YOUR ASSIGNMENT ::
Write out the records beneath this line exactly as they appear, minus any images.

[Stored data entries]
*** Block opens ***

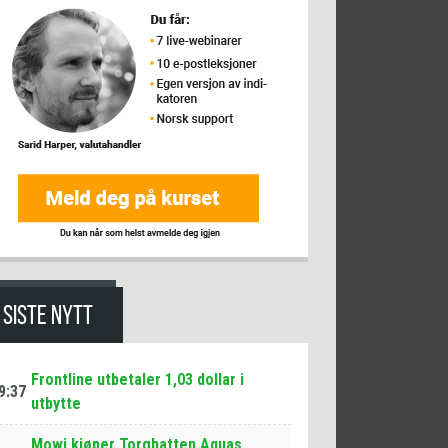
SISTE NYTT
Frontline utbetaler 1,03 dollar i
9:37
utbytte
Mowi kjøper Torghatten Aquas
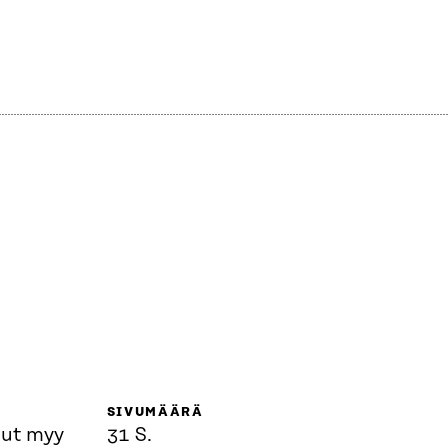
SIVUMÄÄRÄ
sut myy
31 S.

*** Block closes ***

YOUR RESPONSE ::
SISTE NYTT
Frontline utbetaler 1,03 dollar i
9:37
utbytte
Mowi kjøper Torghatten Aquas
SIVUMÄÄRÄ
sut myy
31 S.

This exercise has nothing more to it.